I also had the same question with you before: why didn't compilers implement float equal as 'less than epsilon' by default? And I found doing so will (1) Making it more confusing sometimes (2) In some rare cases we still need the 'accurate' compare (3) Many hardware targets have instructions to compare them, compiler can directly translate these comparison into the instructions.
Precision lost in float math may be due to various reasons. For example, 0.1
in decimal is not exactly represent-able in binary float numbers. Think about 1/3
in decimal, this number exists, but you're never be able to write down the accurate value in finite numbers (0.33333....
).

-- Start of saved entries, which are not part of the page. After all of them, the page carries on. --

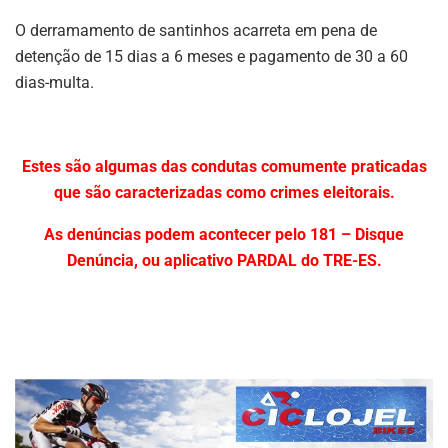
O derramamento de santinhos acarreta em pena de
detenção de 15 dias a 6 meses e pagamento de 30 a 60
dias-multa.
Estes são algumas das condutas comumente praticadas
que são caracterizadas como crimes eleitorais.
As denúncias podem acontecer pelo 181 – Disque
Denúncia, ou aplicativo PARDAL do TRE-ES.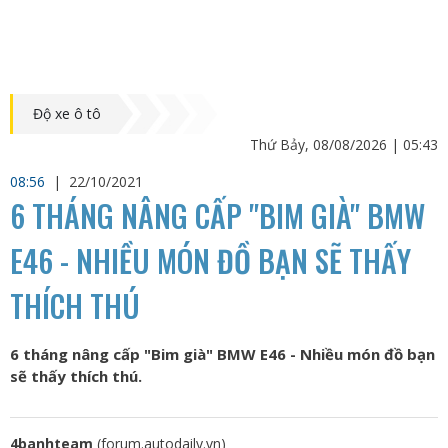
Độ xe ô tô
Thứ Bảy, 08/08/2026 | 05:43
08:56
|
22/10/2021
6 THÁNG NÂNG CẤP "BIM GIÀ" BMW
E46 - NHIỀU MÓN ĐỒ BẠN SẼ THẤY
THÍCH THÚ
6 tháng nâng cấp "Bim già" BMW E46 - Nhiều món đồ bạn
sẽ thấy thích thú.
4banhteam
(forum.autodaily.vn)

This kind of lost is related to binary format.
Another common reason of precision lost is how float numbers are represented underneath. It's sign*mantissa*2^exponent
. This makes it be able to hold large but not 'accurate' number like 111111..0000000000000000
(in binary). And that's why it's called 'floating point'. When a very large number adds to a very small number, the lost happens since we have to shift exponents into the same to make mantissa add-able. This leads to a strange fact: not every i64
number is exactly represent-able in f64
(such as 1241523563262624633), although maximum of f64
is about 180000000...
(300+ zeroes). So you'll understand why some float operations are commutative but not associative.
Even besides precision, there're other 'dark corners' in floating point math: special number for infinities and 'NaN' (it's really, really not a number so you can't use ==
to compare with it, actually NaN != NaN
), sign of zeroes, rounding mode and exceptions. Just like the laws, boring, but sometimes helpful.